Wednesday, February 27, 2013

Who are "we"?

"We've had the inspection and appraisal, so hopefully we can close in the next few weeks!" I said this at work today to someone who inquired about my current home purchase. Even as I spoke, however, I was thinking, "Why do I always say 'we'?"

No matter who I'm talking to about this house, I have noticed that I use the plural pronoun to describe the process.  You might think that by "we" I mean myself and the sellers, or perhaps myself and my Realtor, but I have heard myself say "we" when referring to a decision I and I alone have made.

So who are "we"?

In part, "we" are all the people who have helped me with the practical aspects of this project: my mother, who enthusiastically scoured listings for houses I might like; my friend (and soon-to-be neighbor) Grace, who spent a Saturday morning visiting properties with me; my house-builder friend, Randy, who lent his professional eye to the house before I made my official offer; my friends Emily and Jenn who gave me questions to ask and ideas to consider.

And certainly, "we" are guests for so many promised or possible friends: students who can come for a quiet place to study; faraway friends from Texas, Indiana, or Tennessee, relatives who will gather in the summer, or at Thanksgiving.

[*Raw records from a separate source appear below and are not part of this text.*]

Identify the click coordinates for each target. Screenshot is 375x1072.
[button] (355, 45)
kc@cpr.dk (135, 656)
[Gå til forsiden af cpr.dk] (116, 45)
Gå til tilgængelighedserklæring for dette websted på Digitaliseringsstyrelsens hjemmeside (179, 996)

I cannot help believing, however that "we" includes more hearts and faces than I can yet name. When I imagine this house, I seem to hear voices in all the rooms. Who might they be? A companion, one who rents a room and says a prayer with me, breaking bread and taking evening walks? A husband humming in the kitchen? Children, adopted or born, laughing under the live oak tree? Students yet-to-come singing hymns in the dining room? These are not voices I remember, but voices I hope to hear.

For some weeks I have been speaking of this unknown plurality only half-consciously, but even after recognizing the habit, I don't think I'll stop. I am thankful for the stability and resources that enable me to buy a house on my own, but as in all good things, I don't really want to do it alone. So as long as anyone asks, I know my answer:

"We're buying a house. We're making a home."


  1. My heart leaps with joy for all that's yet to be! :) I can't wait to bring my family down for a visit and be a part of the we. :)

    1. Oh PLEASE do! You have been and will always be part of my "we"!

  2. I think you're right. It's not you-and-the-realtors and it's not you-and-the-helpful. That's way too literal. I think houses hold a place in our psyche, grounded in thousands of years of broken bread and shared blood, that tells us deeply that Home is the belonging place of Community, that a house is connected to a we.

    1. "....broken bread and shared blood...."

  3. Happy to be a part of the "we"! I can't wait to come visit...

  4. I, along with all the others, am so glad to be a part of the "we." Grant and I can't wait to come visit. He's been planning "The Kemper's tour of Dixie," have I told you?